# Solution space of nth order linear ODE, n dimension Vector Space

1. Jun 23, 2015

### popopopd

if we do picard's iteration of nth order linear ODE in the vector form, we can show that nth order linear ODE's solution exists.

(5)
(17)

example)

(21)

(22)

(http://ghebook.blogspot.ca/2011/10/differential-equation.html)

I found that without n number of initial conditions, the solution will not be unique because we assume initial conditions are some arbitrary constants. (example 22)

If we do picard's iteration without any initial conditions,

y(n-1)=y0(n-1)+∫y(n)dx
y(n-2)=y0(n-2)+∫y(n-1)dx
=y(n-2)=y0(n-2)+∫y0(n-1)+∫y(n)dx
.
.
.
iteration goes on and on until the error is sufficiently decreased.

if we assume each initial conditions are some arbitrary constants, we can sort out the solution function y w.r.t constants after sufficient number of iteration is done.
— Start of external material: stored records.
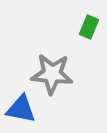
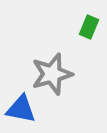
gray star: rotated 21 degrees counterclockwise
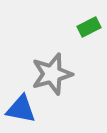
green rectangle: rotated 40 degrees clockwise
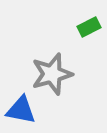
blue triangle: moved 1 px down
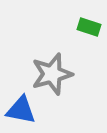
green rectangle: rotated 45 degrees clockwise
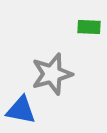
green rectangle: rotated 15 degrees counterclockwise
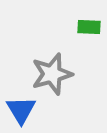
blue triangle: rotated 48 degrees clockwise
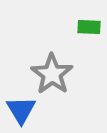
gray star: rotated 21 degrees counterclockwise
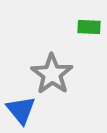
blue triangle: rotated 8 degrees counterclockwise
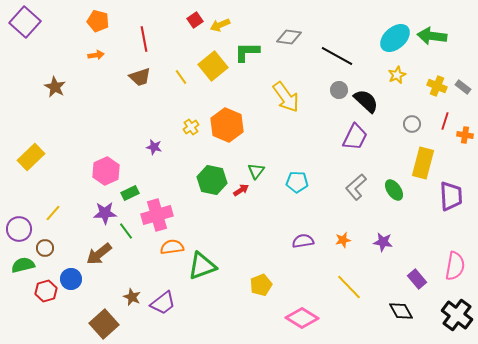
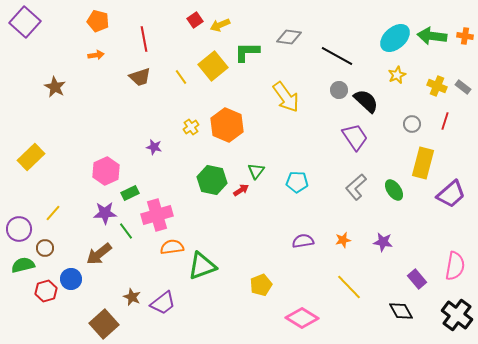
orange cross at (465, 135): moved 99 px up
purple trapezoid at (355, 137): rotated 60 degrees counterclockwise
purple trapezoid at (451, 196): moved 2 px up; rotated 52 degrees clockwise
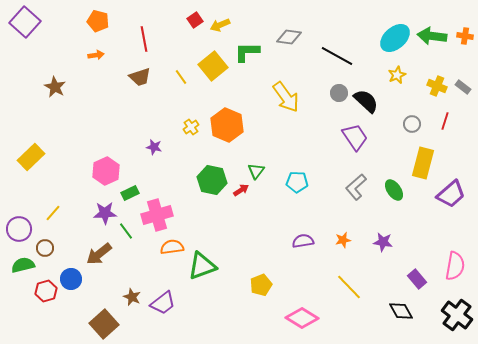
gray circle at (339, 90): moved 3 px down
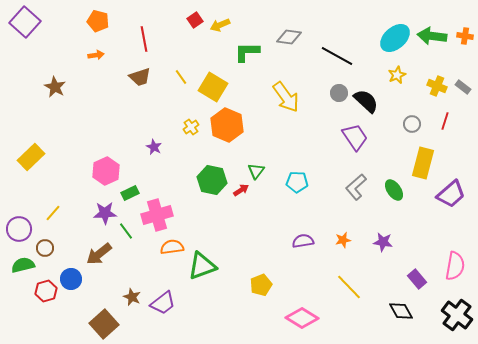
yellow square at (213, 66): moved 21 px down; rotated 20 degrees counterclockwise
purple star at (154, 147): rotated 14 degrees clockwise
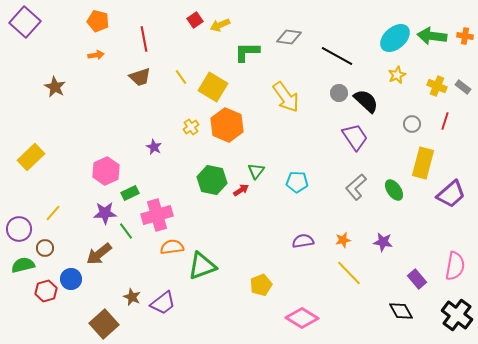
yellow line at (349, 287): moved 14 px up
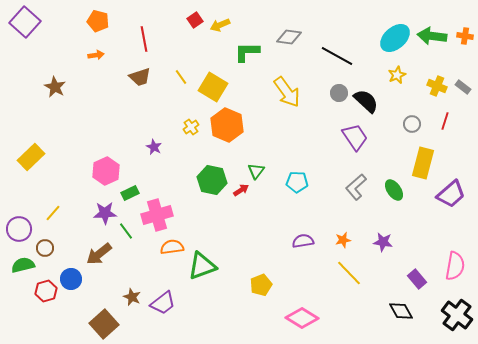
yellow arrow at (286, 97): moved 1 px right, 5 px up
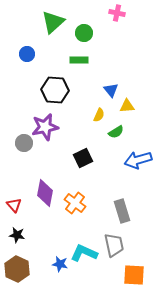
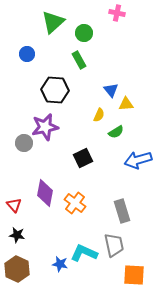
green rectangle: rotated 60 degrees clockwise
yellow triangle: moved 1 px left, 2 px up
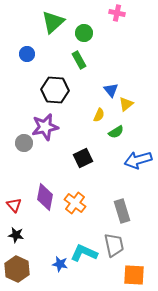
yellow triangle: rotated 35 degrees counterclockwise
purple diamond: moved 4 px down
black star: moved 1 px left
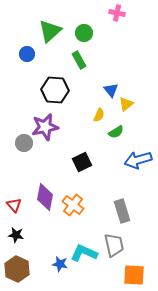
green triangle: moved 3 px left, 9 px down
black square: moved 1 px left, 4 px down
orange cross: moved 2 px left, 2 px down
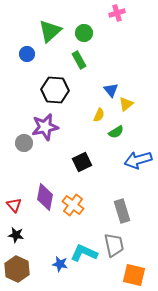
pink cross: rotated 28 degrees counterclockwise
orange square: rotated 10 degrees clockwise
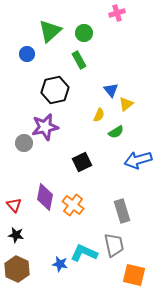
black hexagon: rotated 16 degrees counterclockwise
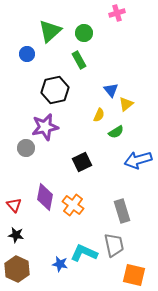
gray circle: moved 2 px right, 5 px down
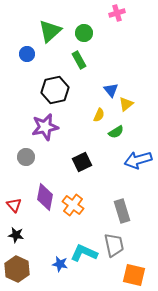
gray circle: moved 9 px down
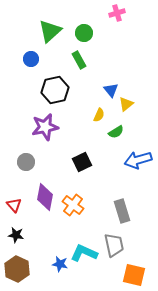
blue circle: moved 4 px right, 5 px down
gray circle: moved 5 px down
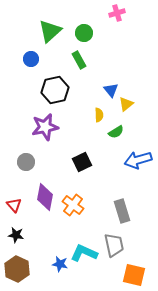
yellow semicircle: rotated 24 degrees counterclockwise
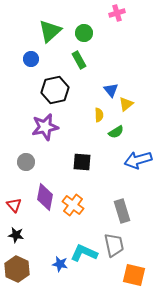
black square: rotated 30 degrees clockwise
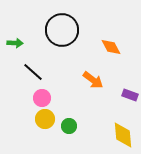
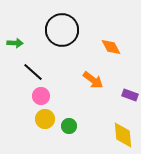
pink circle: moved 1 px left, 2 px up
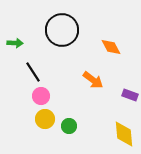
black line: rotated 15 degrees clockwise
yellow diamond: moved 1 px right, 1 px up
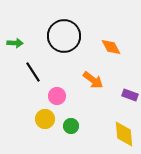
black circle: moved 2 px right, 6 px down
pink circle: moved 16 px right
green circle: moved 2 px right
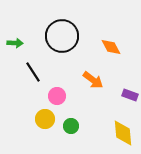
black circle: moved 2 px left
yellow diamond: moved 1 px left, 1 px up
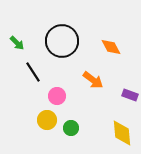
black circle: moved 5 px down
green arrow: moved 2 px right; rotated 42 degrees clockwise
yellow circle: moved 2 px right, 1 px down
green circle: moved 2 px down
yellow diamond: moved 1 px left
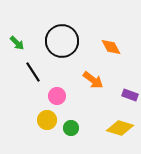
yellow diamond: moved 2 px left, 5 px up; rotated 68 degrees counterclockwise
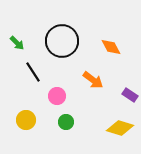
purple rectangle: rotated 14 degrees clockwise
yellow circle: moved 21 px left
green circle: moved 5 px left, 6 px up
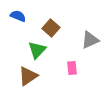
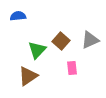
blue semicircle: rotated 28 degrees counterclockwise
brown square: moved 10 px right, 13 px down
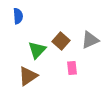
blue semicircle: rotated 91 degrees clockwise
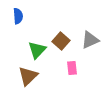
brown triangle: rotated 10 degrees counterclockwise
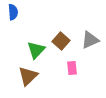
blue semicircle: moved 5 px left, 4 px up
green triangle: moved 1 px left
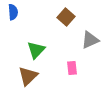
brown square: moved 5 px right, 24 px up
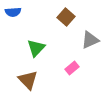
blue semicircle: rotated 91 degrees clockwise
green triangle: moved 2 px up
pink rectangle: rotated 56 degrees clockwise
brown triangle: moved 4 px down; rotated 30 degrees counterclockwise
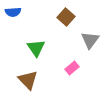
gray triangle: rotated 30 degrees counterclockwise
green triangle: rotated 18 degrees counterclockwise
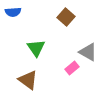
gray triangle: moved 2 px left, 12 px down; rotated 36 degrees counterclockwise
brown triangle: rotated 10 degrees counterclockwise
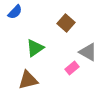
blue semicircle: moved 2 px right; rotated 42 degrees counterclockwise
brown square: moved 6 px down
green triangle: moved 1 px left; rotated 30 degrees clockwise
brown triangle: rotated 50 degrees counterclockwise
Then it will look like,

y (c0 c1 c2 - - - - - - )[y1 y2 y3 y4 y5 - - - - - - ] <-- (should be vertical)

which is in the form of y = c1y1+c2y2+c3y3 . . .
Since function space is vector space, solutions span n dimensional vector space.

is this correct?
If not, how can we show that solution space has n number of basis?
Also, how are we sure that general solutions are 'always' linearly independent?
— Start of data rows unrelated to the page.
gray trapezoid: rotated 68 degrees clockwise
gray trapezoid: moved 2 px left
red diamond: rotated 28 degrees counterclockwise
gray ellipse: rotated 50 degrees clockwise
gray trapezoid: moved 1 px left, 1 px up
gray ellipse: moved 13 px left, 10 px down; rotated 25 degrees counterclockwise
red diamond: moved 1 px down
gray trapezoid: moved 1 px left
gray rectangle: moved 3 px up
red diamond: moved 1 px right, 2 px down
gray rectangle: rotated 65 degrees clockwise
---------------------------------------------------------------------------------------------------------------------------

Also, I have two questions about Strum Liouville 2nd order ODE.
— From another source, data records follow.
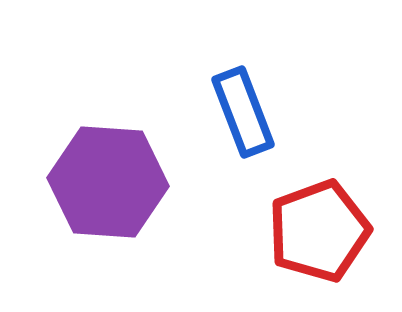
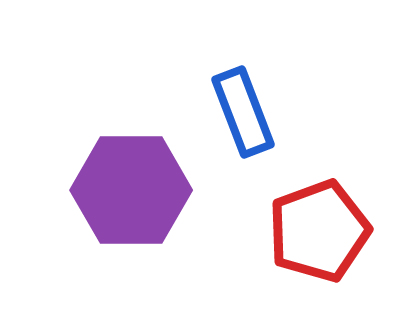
purple hexagon: moved 23 px right, 8 px down; rotated 4 degrees counterclockwise
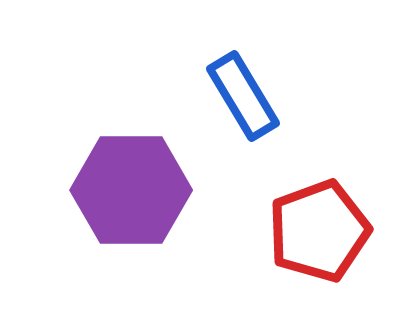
blue rectangle: moved 16 px up; rotated 10 degrees counterclockwise
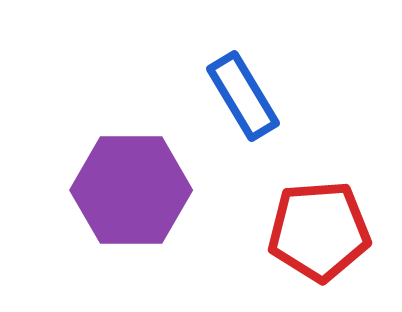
red pentagon: rotated 16 degrees clockwise
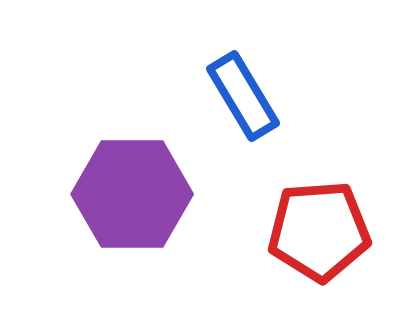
purple hexagon: moved 1 px right, 4 px down
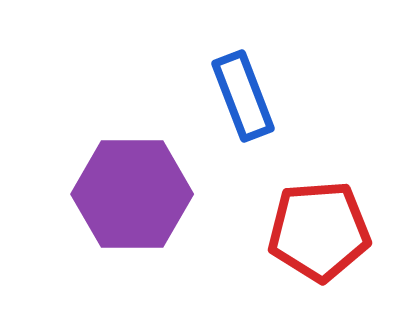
blue rectangle: rotated 10 degrees clockwise
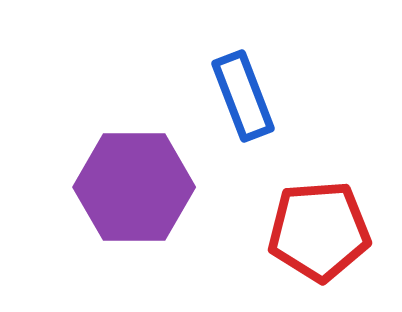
purple hexagon: moved 2 px right, 7 px up
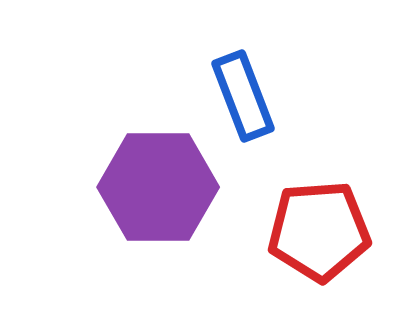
purple hexagon: moved 24 px right
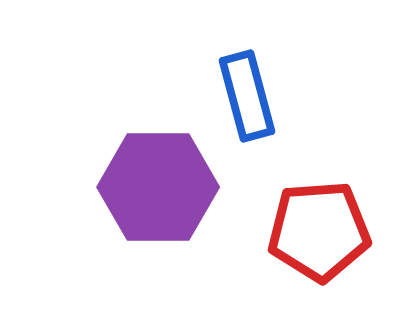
blue rectangle: moved 4 px right; rotated 6 degrees clockwise
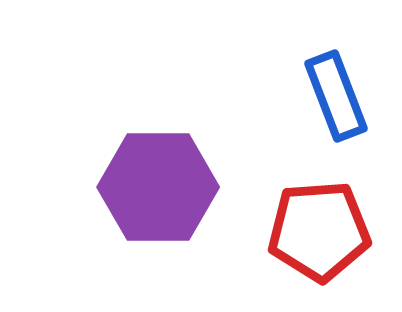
blue rectangle: moved 89 px right; rotated 6 degrees counterclockwise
1. if we look at the Strum-Liouville 2nd order ODEs, there is an eigenvalue term within the equation. it seems like we are introducing one more constant to the equation, which imposes a restriction to find a solution (n+1 constants with n initial conditions).

[m(x)y']'+[λr(x)-q(x)]y
=m(x)[y''+P(x)y'+Q(x)y]
=m(x)[y''+P(x)y'+(λr(x)-q(x))]
=0

∴ [y''+P(x)y'+(λr(x)-q(x))]=0

if we do Picard's iteration, then we have one more constant λ along with n constants..

2. I don't understand how eigenvalue directly influence the solutions of 2nd order ODE

Last edited: Jun 23, 2015
2. Jun 28, 2015

### Lebesgue

I do not fully understand the procedure of Picard's iteration, but the way I have proved in class that the solution space of the linear homogenous differential equation of nth order is a vector space of dimension n is the following:

First, we have that the ODE of order n is equivalent to an ODS (ordinary differential system) of order 1, which can be represented as y' = A·y since it is linear. (Where y is a vector function from ℝ to ℝn and A is an n by n matrix function defined on a subset of ℝ.)
Second, by Picard's existance and uniqueness theorem we have that choosen any t0 from ℝ and chosen n basis vectors from ℝn there exists a unique solution fi of the problem y' = A·y and y(t0) = ei (the i-th basis vector).

Finally, we want to prove that B = {f1,...fn} is a basis of the solution space (proving it is a vector space is trivial). First, the set B is linearly independet since any linear combination of those functions, evaluated in t0 forms a linear combination of a basis of ℝn, so the scalar coefficients must all be zeroes. Finally, it spans the space for the uniqueness: given a function g solution of the ODS, and given w =g( t0) a vector in ℝn , there exist unique coefficients so that g( t0) = ∑ fi (t0). Then, from the local uniqueness around the point t0, the function g must be locally the function ∑ fi, and then B spans V.

3. Jul 1, 2015

### HallsofIvy

Picard's method can be used to show that a solution to an nth order differential equation, with given value of y and its first n-1 derivatives, exists and is unique.

To show that the solution set of an nth order homogeneous differential equation is an n dimensional vector space, you need to first show that the differential operator is linear: if y1 and y2 satisfy the equation then so does ay1+ by2 for any constants a and b. Then show that the specific solutions
a) y1 such that y1(x0)= 1, y'(x0)= y''(x0)= ...= y^(n-1)(x0)= 0
b) y2 such that y2(x0)= 0, y'(x0)= 1, y''(x0)= ...= y^(n-1)(x0)= 0
...
z) yn such that yn(x0)= y'(x0)= ...= y^(n-2)(x0)= 0, y^(n-1)(x0)= 1

form a basis for the solution space.